[Provided data]
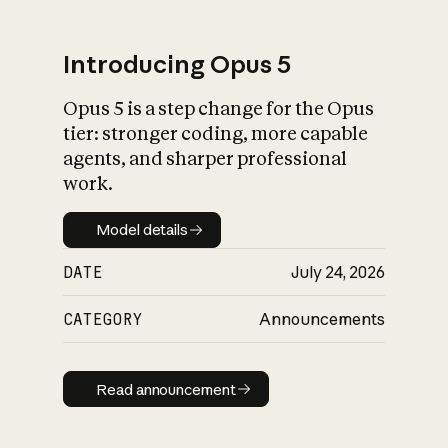
Introducing Opus 5
Opus 5 is a step change for the Opus
What is AI’s
tier: stronger coding, more capable
impact on society
agents, and sharper professional
work.
Model details
Model details
DATE
July 24, 2026
CATEGORY
Announcements
Read announcement
Read announcement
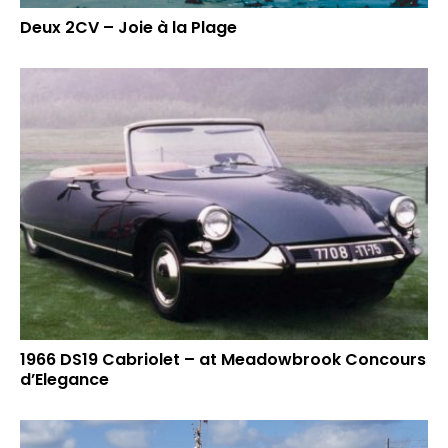
Deux 2CV – Joie à la Plage
1966 DS19 Cabriolet – at Meadowbrook Concours
d’Elegance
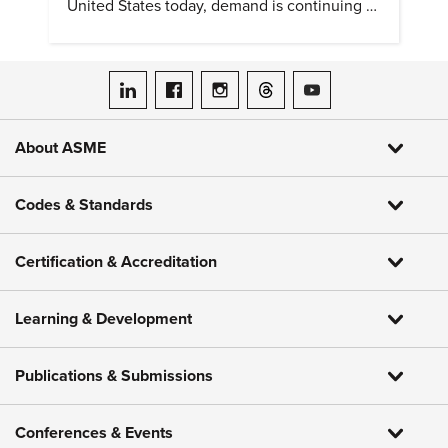
United States today, demand is continuing to
increase along with compensation.
ASME on LinkedIn
ASME on Facebook
ASME on Instagram
ASME on Threads
ASME on YouTube
About ASME
Codes & Standards
Certification & Accreditation
Learning & Development
Publications & Submissions
Conferences & Events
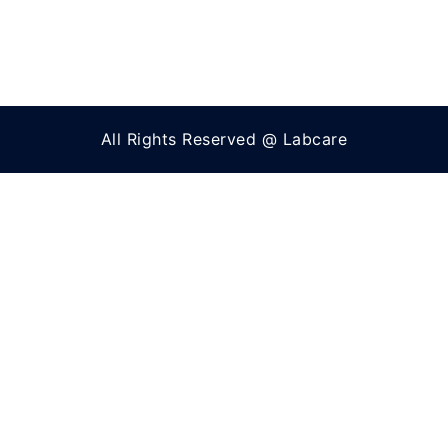
All Rights Reserved @ Labcare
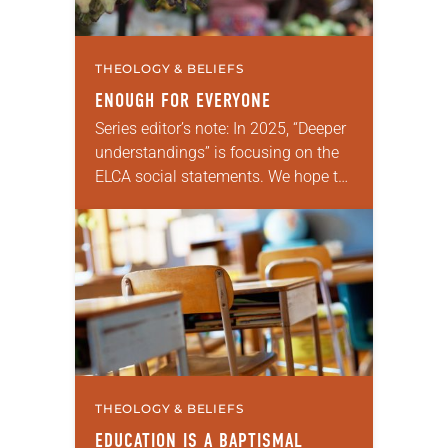
THEOLOGY & BELIEFS
ENOUGH FOR EVERYONE
Series editor’s note: In 2025, “Deeper
understandings” is focusing on the
ELCA social statements. We hope to
reintroduce them to readers as a
means of provoking fruitful,
enriching conversation between…
THEOLOGY & BELIEFS
EDUCATION IS A BAPTISMAL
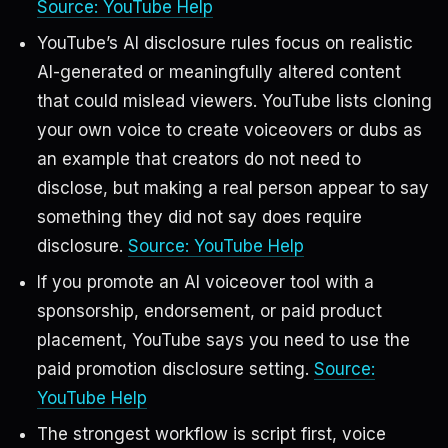
Source: YouTube Help
YouTube’s AI disclosure rules focus on realistic
AI-generated or meaningfully altered content
that could mislead viewers. YouTube lists cloning
your own voice to create voiceovers or dubs as
an example that creators do not need to
disclose, but making a real person appear to say
something they did not say does require
disclosure.
Source: YouTube Help
If you promote an AI voiceover tool with a
sponsorship, endorsement, or paid product
placement, YouTube says you need to use the
paid promotion disclosure setting.
Source:
YouTube Help
The strongest workflow is script first, voice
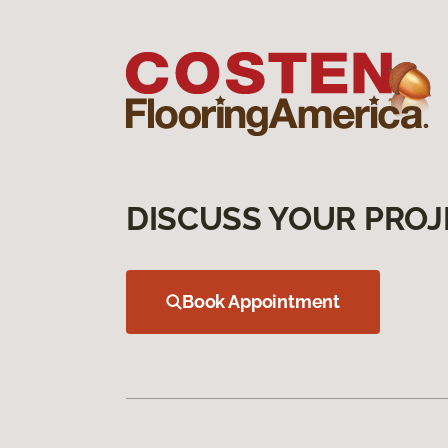
DISCUSS YOUR PROJ
Book Appointment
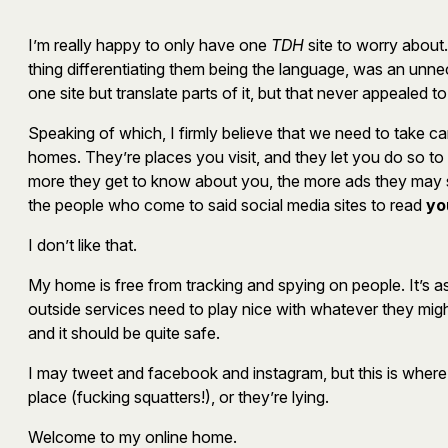
I’m really happy to only have one
TDH
site to worry about
thing differentiating them being the language, was an unnec
one site but translate parts of it, but that never appealed 
Speaking of which, I firmly believe that we need to take ca
homes. They’re places you visit, and they let you do so to
more they get to know about you, the more ads they may s
the people who come to said social media sites to read
yo
I don’t like that.
My home is free from tracking and spying on people. It’s a
outside services need to play nice with whatever they migh
and it should be quite safe.
I may tweet and facebook and instagram, but this is where I
place (fucking squatters!), or they’re lying.
Welcome to my online home.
[/Provided data]
Please give back exactly, and with no pictures, the lines from where the listing above begins through the line containing "Deux 2CV – Joie à la Plage".

# Task response
Introducing Opus 5
Opus 5 is a step change for the Opus
What is AI’s
tier: stronger coding, more capable
impact on society
agents, and sharper professional
work.
Model details
Model details
DATE
July 24, 2026
CATEGORY
Announcements
Read announcement
Read announcement
Deux 2CV – Joie à la Plage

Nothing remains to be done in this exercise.